Horse Feed

What should I feed my horse? If this is the question that is flying in your mind then you must know that just like humans horses also need a balanced and nutritional diet. To keep your horse healthy one should split its day’s feed. Most people feed two or three times a day. Keep a regular schedule and permit the horse some hours of work between feeding.

The amount of food your horse needs will depend on things like size, breed, age, and activity. Usually, a horse needs 2 to 2.2 pounds of feed for 100 pounds of body weight.

The horse feed can be divided into the following categories:

  • Pasture: It is the most natural and balanced food for horses. Horses need a large area to graze the pasture. Greenfield doesn’t mean that it’s good grazing for a horse. One can utilize the amount of grazing available by dividing their pasture into segments and rotating their horses through the different paddocks. That way, grass will get a chance to grow back.
  • Hay: it is the essential food for domestic horses. The feed should contain good-quality hay. One should examine hay carefully before purchasing. Take care that the bales are green and dust and mold-free. Make sure that the bales are not warm. Feeding moldy hay can cause colic disease.
  • Concentrates: Hay alone cannot provide enough nutrition for your horse. Hard-working horses, pregnant and nursing mares, or growing youngsters need concentrate to complement the hay.
    Concentrates contain grains (whole, rolled, or cracked), sweet feed (grain mixed with molasses), and manufactured feeds (pellets, cubes, or extruded). One can purchase bags of feed specially planned for every stage of a horse’s life.
  • Beet pulp pellets: Beet pulp is the material left back when table sugar is extracted from sugar beets. It is a perfectly safe horse feed. Beet pellets must be drenched before feeding, to allow them to expand. If one uses hot water, they expand in about an hour, but with cold water, allow overnight soaking.
  • Water: it is important to include fresh water in your horse’s diet.
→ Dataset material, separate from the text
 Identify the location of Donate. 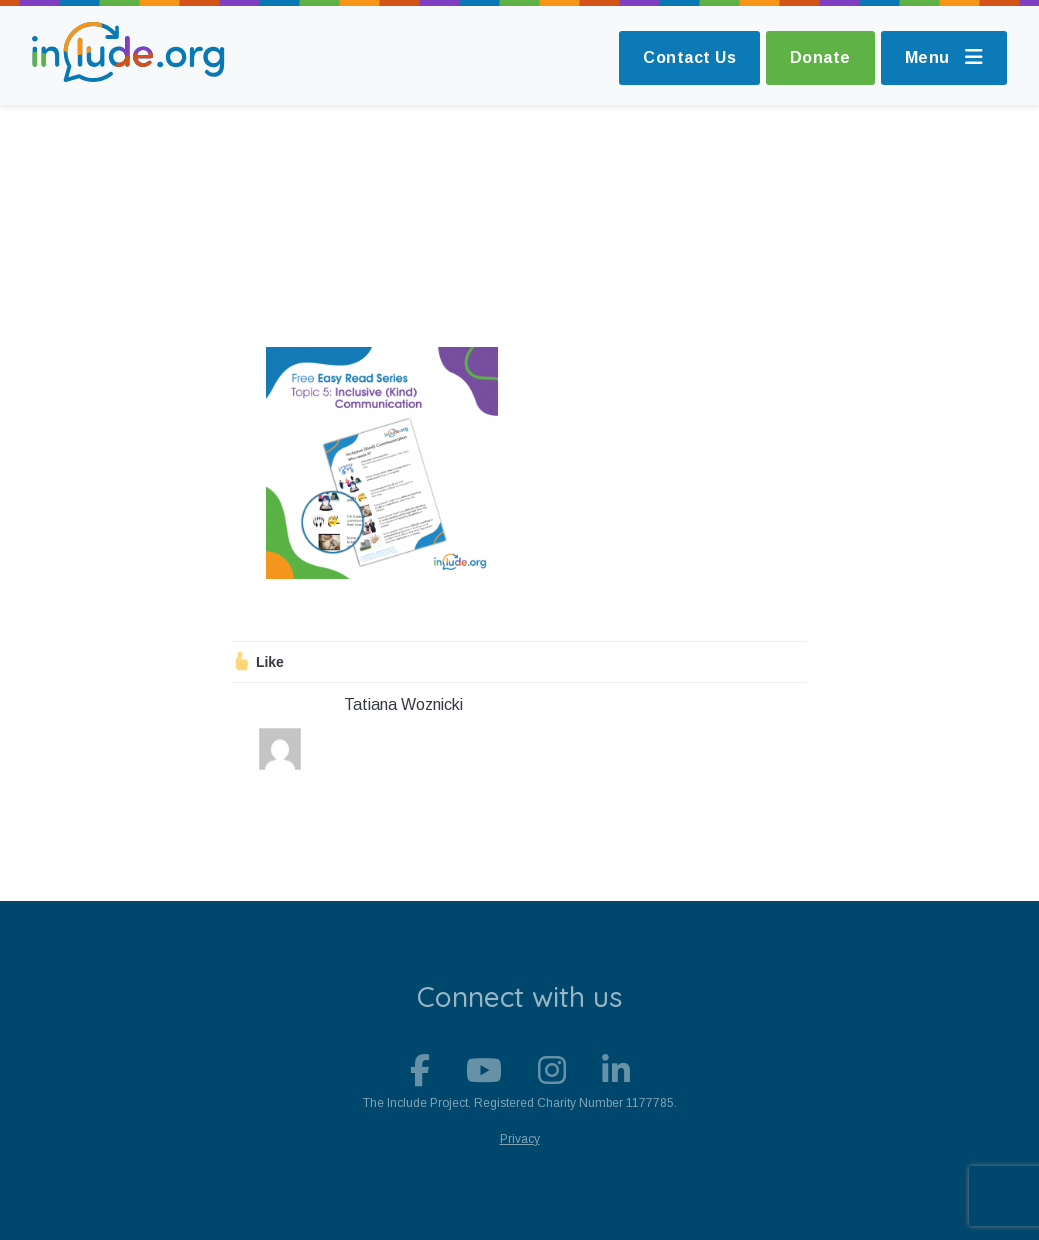
(820, 57).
Hygienic water should be available at all times. Horses mostly drink 5 to 10 gallons a day.
  • Salt and Minerals: proper salts and minerals should be included in the horse diet. One can include a variety of vitamin, mineral, and herbal supplements in their horse diet after consulting their veterinarian.
    Overfeeding can be a hitch. Some horses eat only what they need, but most horses eagerly overeat if given the chance. This can give birth to a founder or laminitis. One should keep a regular eye on his horse’s diet to prevent digestion problems.

One should stick to that diet that works for his horse. If he wants to make any changes in feed then start it slowly as the horse needs some time to adopt the new feed. If your feed is making your horse unwell then consult a veterinarian.